_INSTRUCTIONS FOR THE TASK_:
Only the pictures are to be omitted; every entry beneath should otherwise be duplicated exactly.

_DATA TO PROCESS_:
++++++
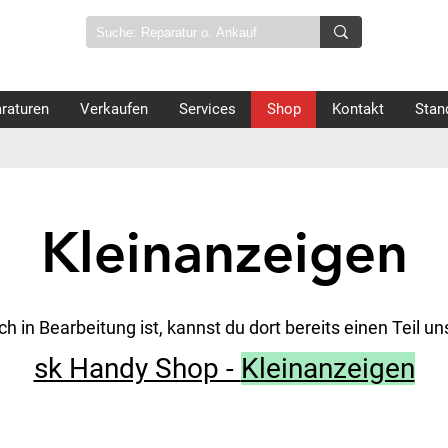
raturen
Verkaufen
Services
Shop
Kontakt
Stan
Kleinanzeigen
ch in Bearbeitung ist, kannst du dort bereits einen Teil 
sk Handy Shop -
Kleinanzeigen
++++++
_RESPONSE_:
raturen
Verkaufen
Services
Shop
Kontakt
Stan
Kleinanzeigen
ch in Bearbeitung ist, kannst du dort bereits einen Teil 
sk Handy Shop -
Kleinanzeigen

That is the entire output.